Fielding Bliss tells this story many years later, as a profoundly lonely man in his eighties. The timeline and his age suggest Fielding's 'present day' is circa 2055, but that doesn't mean it has some sort of dystopian bent, as stories set in the near future so often do; there's no suggestion of a world much altered from the one we're in now. There is little in the way of a plotline around Fielding's later life. He is simply the storyteller; but as he drops in anecdotes about his life since those days, we are left in no doubt that the summer of Sal has stamped an indelible mark on his soul.
Just before I jumped from the plane, I promised myself if I landed on only the yellow blooms, I would take it as a sign of my ghosts allowing me peace. With that peace, I would no longer suffer in the worst shadow of the snake. I would stop skinning peaches. Cease all mad damage. I'd bring an end to splintering my knuckles against picket fences and running chainsaws through rows of American corn. I'd sweeten my heart. Be gentled by the small of a lover's back. I'd no longer scrape my spine against cinder blocks nor cannibalize myself in perfect bites. I'd get rid of my stash of horns and keep hell out of the honey. I would learn how to say June, July, August, September without scream and as one word. Forgiveness.
The Summer That Melted Everything is gorgeously written – lush, shimmering, strange prose more often like a poem or a song lyric than regular fiction. Fielding sometimes seems to talk in riddles; sometimes, as in the passage above, it's not necessarily evident whether he's speaking literally or metaphorically. The narrative is chock-full of unusual metaphors, and every so often they're metaphors that don't really work but end up sounding beautiful anyway. The end result is deeply beguiling, and potent: I felt completely transported to the Breathed of the 1980s, a weird collision of small-town Southern traditions (and prejudices) and the bright, outlandish fashions of the decade, a town where, in Fielding's words, 'everything seems neon lit'. Reading the book on typically grey English days did nothing to hinder its effectiveness in portraying a sweltering, suffocating summer.

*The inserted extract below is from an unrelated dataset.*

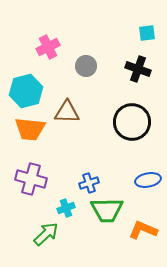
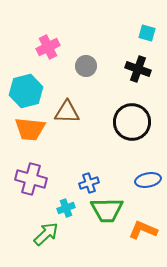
cyan square: rotated 24 degrees clockwise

Despite its quirkiness and suggestions of fantasy, Melted contains one of the most tender and heartbreaking stories I have ever read about platonic love, particularly the relationship between brothers. It wasn't really until I finished reading the book that I realised exactly how many tricky, contentious topics the story covers – sexuality, disability, religion, loneliness, ageing, phobias, prejudice, HIV/AIDS – the list goes on, but the book really doesn't feel as though it's 'addressing issues'. Probably its greatest achievement is hiding all of that in plain sight, avoiding being preachy or not ringing true.
Ever since reading Melted, I've kept having these occasional flashbacks to just how good, how evocative, how moving it was, how clearly I could picture Breathed and how deeply I was drawn in by Sal and the Bliss family. I was so consumed by this book that it feels like a memory, like something I've seen. I can't wait for other readers to start discovering it. I try not to trot out that book-review cliche – saying I feel envious of those who are yet to read it for the first time – too often, but in this case it's not just hyperbole. Even if it doesn't sound like your sort of thing, I urge you to give it a try, and I hope you fall in love with it like I did.
I received an advance review copy of The Summer That Melted Everything from the publisher through NetGalley.